TomKeddie first mentioned this idea at Hacker Camp Shenzhen, and later in the forum and on WeChat. Tom generously shared his scraping/search method. Eagle 6+ files are XML, so we can find them on Github by searching for the "eagle SYSTEM" tag in files with "extension:sch". That gives more than the maximum 100 pages of results, so we filter by file size and increment size 500 bytes at a time "size:1001...1500". We use the normal user search interface, parse the HTML results, and grab all urls ending with .sch. While Github has an API, that API doesn't give access to search code search without specifying a repository by name (probably so people don't do what we did...).
There are a number of limitations. Only Eagle projects are indexed, a search for KiCad files inspired little interest in expanding. Before Eagle 6.0 files were not XML and will not be included. Github search only indexes code files up to ~390K, larger files will not be included. If Github improves access via the API we will expand the index.
Scraping all of the files over terrible Chinese internet took about a week. Searches were performed at minimum 32 seconds apart. Some files were incomplete (lacked closing tag). Some files have extra '>>', usually a merge error tag. Some files were just corrupt. These all caused Eagle to hang until the window was manually closed. Working with Eagle from the command line has been most unpleasant.
[attachment=0]
Very cool!
We use the normal user search interface, parse the HTML results
You got a bit of code to share for that? Would be interested to try and verify the lack of KiCad files and maybe try and do a gerber search as well.
EDIT: Anyone else wondering about this it is pretty easy to search GitHub for Eagle and KiCad projects by putting "language:Eagle" or "language:KiCad" in the search bar main GitHub search bar. Eagle currently returns 5,136 projects and KiCad 1,564.
I did my own githubscraping and I found that the 'language:eagle' helps a bit, but it also return several KiCad repositories/files.

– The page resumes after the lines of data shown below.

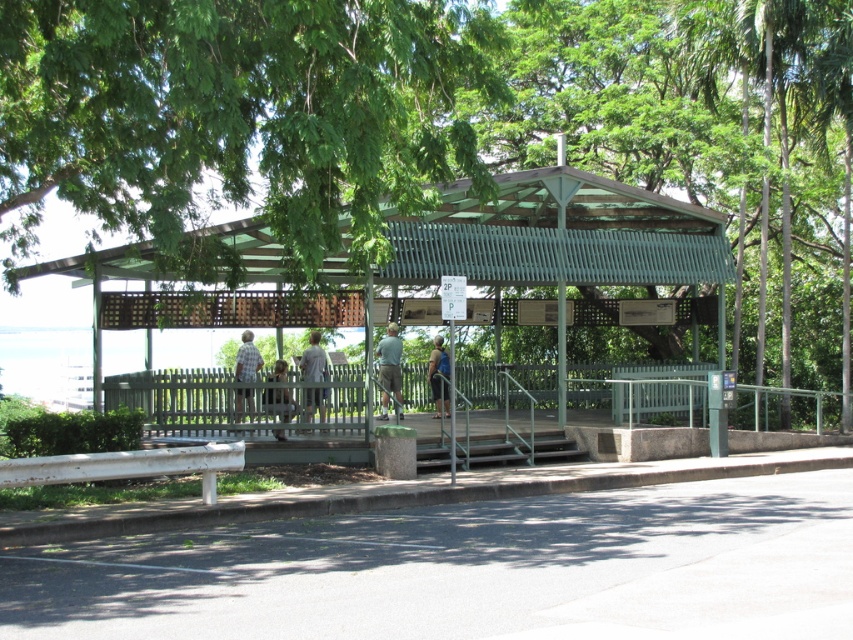 Question: Based on their relative distances, which object is farther from the green fabric shirt at center?

Choices:
 (A) light brown wooden fence at center
 (B) green fabric backpack at center

Answer: (A)

Question: Which object appears closest to the camera in this image?

Choices:
 (A) green fabric backpack at center
 (B) green fabric shirt at center

Answer: (B)

Question: Can you confirm if green leafy tree at upper center is thinner than plaid shirt at center?

Choices:
 (A) no
 (B) yes

Answer: (A)

Question: Is green leafy tree at upper center above green fabric shirt at center?

Choices:
 (A) no
 (B) yes

Answer: (B)

Question: Does green fabric shirt at center appear under light brown wooden fence at center?

Choices:
 (A) no
 (B) yes

Answer: (A)

Question: Which point is farther to the camera?

Choices:
 (A) plaid shirt at center
 (B) green fabric backpack at center

Answer: (B) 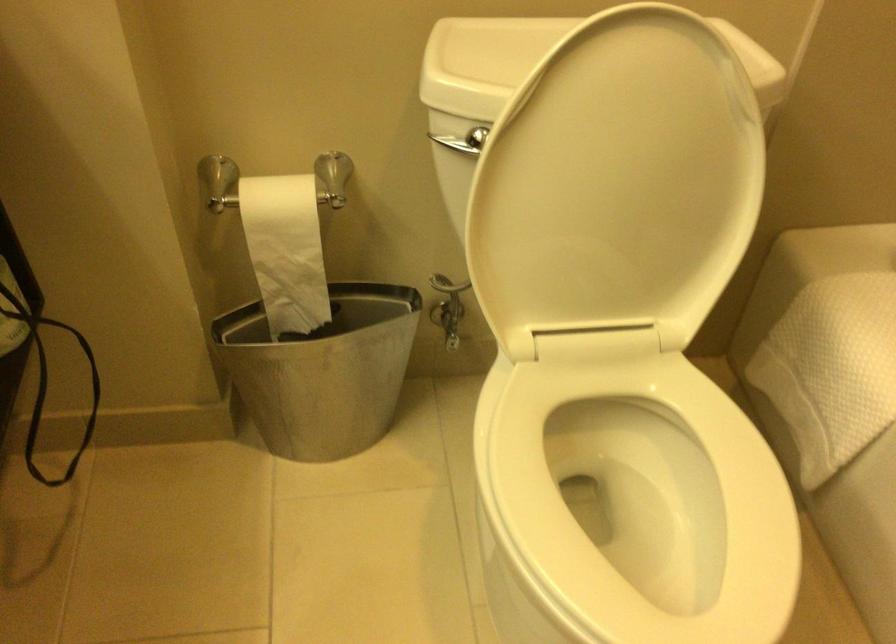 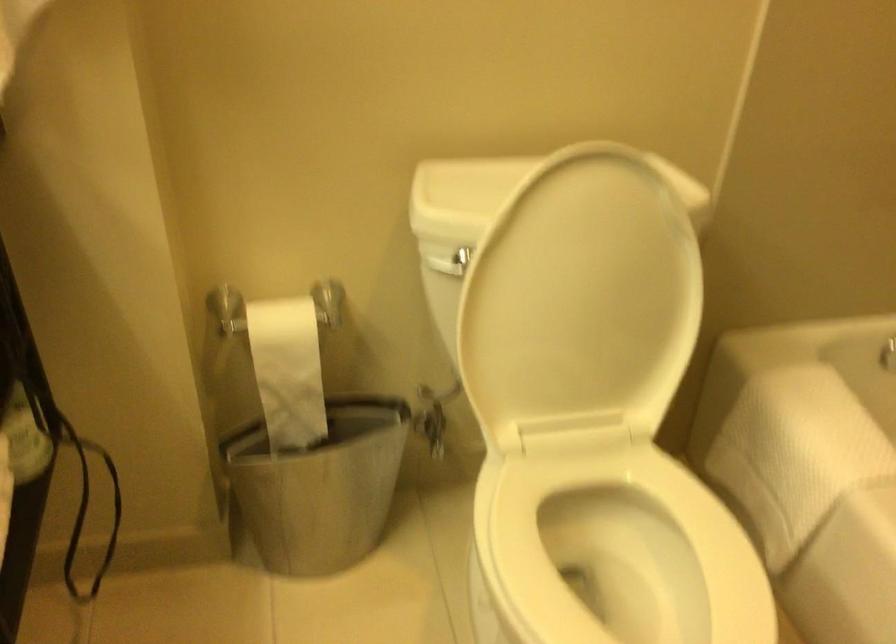 Find the pixel in the second image that matches pixel 286 248 in the first image.

(288, 370)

Is this an error in GitHub or something a GitHub owner does?
I don't know how many time the language setting is wrong, still collecting data :) however some preliminary stats:
3800 repositories gave 7000 eagle schematic files processed, about 90000 component used, consisting of about 1 symbol and about 12 packages.
I wrote the scraping script that fetches the files from github. It uses the extension and part of the content (header) to choose which sch files to fetch, it then tries to find a matching brd file.
It doesn't use the API because I couldn't do the search I wanted using the api.